Work task:
Word-for-word reproduction, images excluded: copy every entry below.

START Data for this exercise

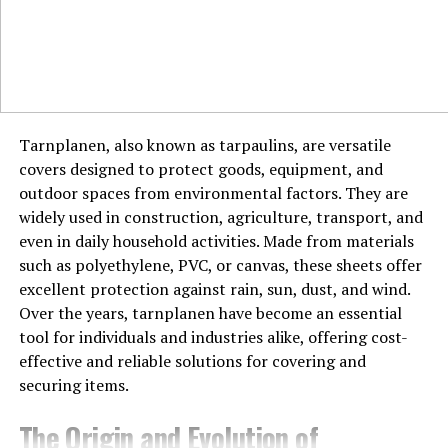
One thing that stands out about Montclair is its
community spirit. The town regularly hosts events like
farmers’ markets and street fairs, fostering a sense of
togetherness. Montclair is proof that even in today’s
fast-paced world, a strong community is still possible.
Tarnplanen, also known as tarpaulins, are versatile
Education in Montclair
covers designed to protect goods, equipment, and
Montclair is home to some of the best schools in New
outdoor spaces from environmental factors. They are
Jersey, including the highly regarded Montclair State
widely used in construction, agriculture, transport, and
University. Education is a priority here, making it a great
even in daily household activities. Made from materials
place for families looking to settle down.
such as polyethylene, PVC, or canvas, these sheets offer
excellent protection against rain, sun, dust, and wind.
Living in Montclair
Over the years, tarnplanen have become an essential
tool for individuals and industries alike, offering cost-
Montclair offers a mix of historic homes, modern
effective and reliable solutions for covering and
apartments, and charming townhouses. It’s the kind of
securing items.
place where every neighborhood has its own personality.
Thinking of moving here? You’re in for a treat.
The Origin and Evolution of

END Data for this exercise

Your response:
One thing that stands out about Montclair is its
community spirit. The town regularly hosts events like
farmers’ markets and street fairs, fostering a sense of
togetherness. Montclair is proof that even in today’s
fast-paced world, a strong community is still possible.
Tarnplanen, also known as tarpaulins, are versatile
Education in Montclair
covers designed to protect goods, equipment, and
Montclair is home to some of the best schools in New
outdoor spaces from environmental factors. They are
Jersey, including the highly regarded Montclair State
widely used in construction, agriculture, transport, and
University. Education is a priority here, making it a great
even in daily household activities. Made from materials
place for families looking to settle down.
such as polyethylene, PVC, or canvas, these sheets offer
excellent protection against rain, sun, dust, and wind.
Living in Montclair
Over the years, tarnplanen have become an essential
tool for individuals and industries alike, offering cost-
Montclair offers a mix of historic homes, modern
effective and reliable solutions for covering and
apartments, and charming townhouses. It’s the kind of
securing items.
place where every neighborhood has its own personality.
Thinking of moving here? You’re in for a treat.
The Origin and Evolution of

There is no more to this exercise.